Step 3: Restart the Telegraf service.

Restart the Telegraf service so that your configuration changes take effect:

~# sudo systemctl restart telegraf

Repeat steps one through four for each data node in your cluster.

Step 4: Confirm the Telegraf setup.

Run the following command on your InfluxDB OSS instance to see if your Telegraf instances are successfully collecting and writing data. Replace the chronothan and supersecret values with your actual username and password.

~# curl -G "http://localhost:8086/query?db=telegraf&u=chronothan&p=supersecret&pretty=true" --data-urlencode "q=SHOW TAG VALUES FROM cpu WITH KEY=host"

The expected output is similar to the JSON in the codeblock below. In this case, the telegraf database has three different tag values for the host tag key: data-node-01, data-node-02, and data-node-03. Those values match the hostnames of the three data nodes in the cluster; this means Telegraf is successfully writing monitoring data from those hosts to the InfluxDB OSS instance!

{
    "results": [
        {
            "statement_id": 0,
            "series": [
                {
                    "name": "cpu",
                    "columns": [
                        "key",
                        "value"
                    ],
                    "values": [
                        [
                            "host",
                            "data-node-01"
                        ],
                        [
                            "host",
                            "data-node-02"
                        ],
                        [
                            "host",
                            "data-node-03"
                        ]
                    ]
                }
            ]
        }
    ]
}

Chronograf Setup

Step 1: Download and install Chronograf

Download and install Chronograf on the same server as theInfluxDB instance.
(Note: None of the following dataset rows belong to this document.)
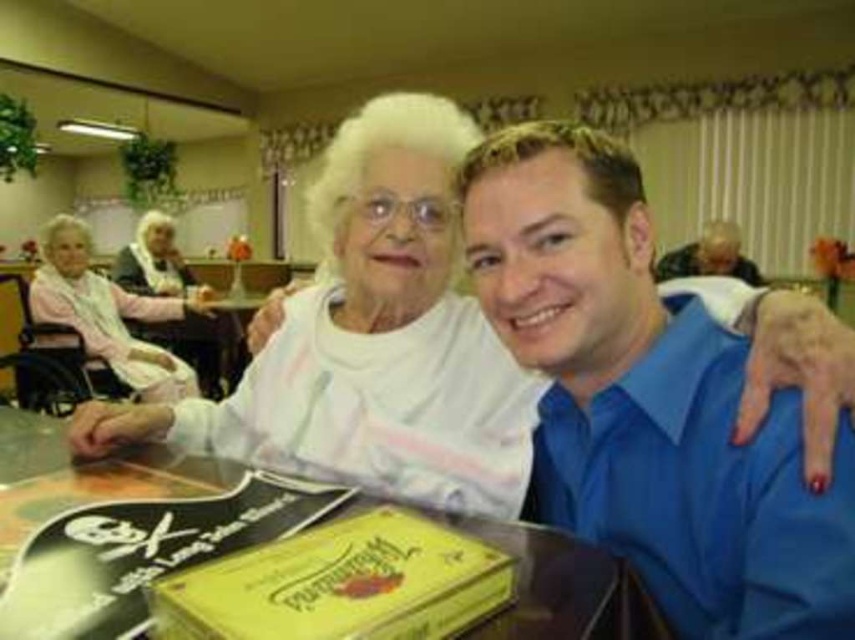 Question: Considering the relative positions of yellow matte book at lower center and yellow paper at center in the image provided, where is yellow matte book at lower center located with respect to yellow paper at center?

Choices:
 (A) above
 (B) below

Answer: (B)

Question: Is yellow matte book at lower center smaller than pink fabric at left?

Choices:
 (A) no
 (B) yes

Answer: (B)

Question: Which point is farther to the camera?

Choices:
 (A) (681, 355)
 (B) (453, 618)
 (C) (429, 241)

Answer: (C)

Question: Among these points, which one is farthest from the camera?

Choices:
 (A) (667, 273)
 (B) (329, 472)
 (C) (27, 442)
 (D) (703, 532)

Answer: (A)

Question: Which object is positioned farthest from the pink fabric at left?

Choices:
 (A) blue smooth shirt at upper right
 (B) white matte/soft fabric at center
 (C) blue shirt at upper right

Answer: (A)

Question: Does white matte/soft fabric at center lie behind blue shirt at upper right?

Choices:
 (A) yes
 (B) no

Answer: (B)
This is not a requirement; you may host Chronograf on a separate server.

Chronograf can be downloaded from the InfluxData downloads page.

Step 2: Start Chronograf

~# sudo systemctl start chronograf

Step 3: Connect Chronograf to the InfluxDB OSS instance

To access Chronograf, go to http://localhost:8888. The welcome page includes instructions for connecting Chronograf to that instance.

Connect Chronograf to InfluxDB

For the Connection String, enter the hostname or IP of your InfluxDB OSS instance, and be sure to include the default port: 8086. Next, name your data source; this can be anything you want. Finally, enter your username and password and click Add Source.

Step 4: Explore the monitoring data in Chronograf

Chronograf works with the Telegraf data in your InfluxDB OSS instance. The Host List page shows your data node’s hostnames, their statuses, CPU usage, load, and their configured applications. In this case, you’ve only enabled the system stats input plugin so system is the single application that appears in the Apps column.

Host List page

Click system to see the Chronograf canned dashboard for that application. Keep an eye on your data nodes by viewing that dashboard for each hostname:

Pre-created dashboard

Next, check out the Data Explorer to create a customized graph with the monitoring data. In the image below, the Chronograf query editor is used to visualize the idle CPU usage data for each data node:

Data Explorer

Create more customized graphs and save them to a dashboard on the Dashboard page in Chronograf. See the Creating Chronograf dashboards guide for more information.

That’s it! You’ve successfully configured Telegraf to collect and write data, InfluxDB to store those data, and Chonograf to use those data for monitoring and visualization purposes.